The standard deviation and the 95% summary interval

Get formatted versions: Word : PDF

Orientation

The length of the 95% summary interval is a pretty good way to describe the amount of variation in a variable. Yet statisticians tend to prefer using the standard deviation. This makes sense, since statisticians are interested in confusing the poor student by using obscure names (“Deviation?”. Really?) and formulas that can be hard to understand. … Not really!! Even though the standard deviation has an odd name and seems complicated, the actual reason it’s used so much by statisticians is that it has some nice mathematical properties.

The purpose of this lesson is to help you understand the standard deviation in terms of the 95% summary interval. Often, there’s a very close and relatively simple relationship between the two. This means that it’s possible to make sense of the standard deviation without formulas. (There’s still the odd name, but there’s nothing we can do about that!)

Activity

Open up the Center and spread Little App (see footnote1)., and select the Births_2014 data frame. Set the sample size to n = 200.

  1. Set the response variable to be baby_wt, the weight of the baby at birth. You’ll see that there is variability, that is, not every baby weighs exactly the same.

  2. Turn on the display of the mean and the standard deviation. Look closely at the annotation for the standard deviation. The standard deviation is a kind of measuring unit, like the inch marks on a ruler. The annotation is being drawn as a ruler. The mean is exactly in the middle and there are tick marks at ± 1 standard deviation and at ± 2 standard deviations.2

  3. The numerical value of the standard deviation is the length between tick marks, just as an inch is the length between marks on a ruler.

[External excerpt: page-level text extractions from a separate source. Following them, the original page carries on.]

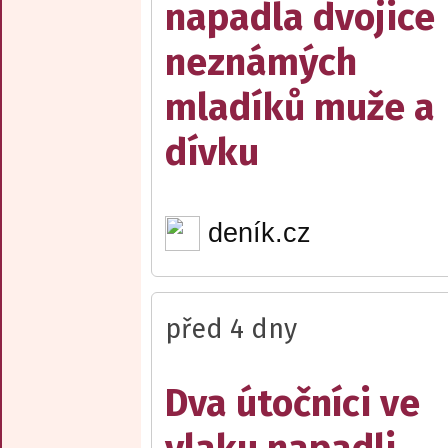
napadla dvojice
neznámých
mladíků muže a
dívku
deník.cz
před 4 dny
Dva útočníci ve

    • Use the measuring stick to find the numerical value for the standard deviation for the data shown in your plot.
    • Open the “Statistics” tab underneath the graphic where you will find printed the standard deviation as calculated directly from the data. Compare that number to the number you found in (a). They should be just about the same.
    • Use the measuring stick to find the length of the whole ruler being displayed. Compare that to the number you read in (b) from the Statistics tab.

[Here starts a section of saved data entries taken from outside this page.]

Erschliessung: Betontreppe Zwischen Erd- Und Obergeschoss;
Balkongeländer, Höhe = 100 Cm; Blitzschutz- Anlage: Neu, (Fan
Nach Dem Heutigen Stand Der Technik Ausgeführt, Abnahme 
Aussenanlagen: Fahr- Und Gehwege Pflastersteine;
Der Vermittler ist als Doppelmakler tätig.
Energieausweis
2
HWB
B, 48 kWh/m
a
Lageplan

    Describing how long the ruler is by how many standard deviations it is long.   .  .  .  

  4. Turn on the display of the 95% summary interval. See where the ends of the 95% summary interval fall along the standard deviation ruler.

    How long is the standard deviation compared to the length of the 95% summary interval?   .  .  .  

     

    • Make the sample size bigger, say, n = 2000.

    Does the relationship between the 95% summary interval and the standard deviation change?   .  .  .  

    Fill in the blank in the following statement. (Feel free to round to a whole number.)   .  .  .

    The 95% summary interval is ____ times as long as the standard deviation.

  5. The simple relationship between the 95% summary interval and the standard deviation often holds, but not always. Some variables consistently have the standard deviation ruler mis-aligned with the 95% summary interval.

    • Set the response variable to be APGAR score. Try several New Samples.

    Does the 95% summary interval align with the ruler?   .  .  .  

    • Turn on the violin density display.

    Is the density shape symmetric (top to bottom)? Does it have a very long tail?   .  .  .  

     

    • Go back to baby_wt and look at the violin.

    How does the shape of this violin differ from that for APGAR. Is it symmetric? Does it have a very long tail?   .  .  .  

     

     

    For response variables with a bell-shaped distribution, roughly how long is the 95% summary interval in terms of the standard deviation? Circle one of the following.   .  .  .

    The 95% summary interval is         the same lengthas        twice as long as         three times longer than        the standard deviation.

    *For response variables that don’t have a bell-shaped distribution, e.g. they have a long tail on one side but not the other, does the answer you gave to the previous question still hold?   .  .  .  


Version 0.1, 2019-05-29, Daniel Kaplan,


  1. https://dtkaplan.shinyapps.io/LA_center_spread/

  2. Sometimes the ± 2 marks don’t fit within the frame, so those aren’t included on the ruler.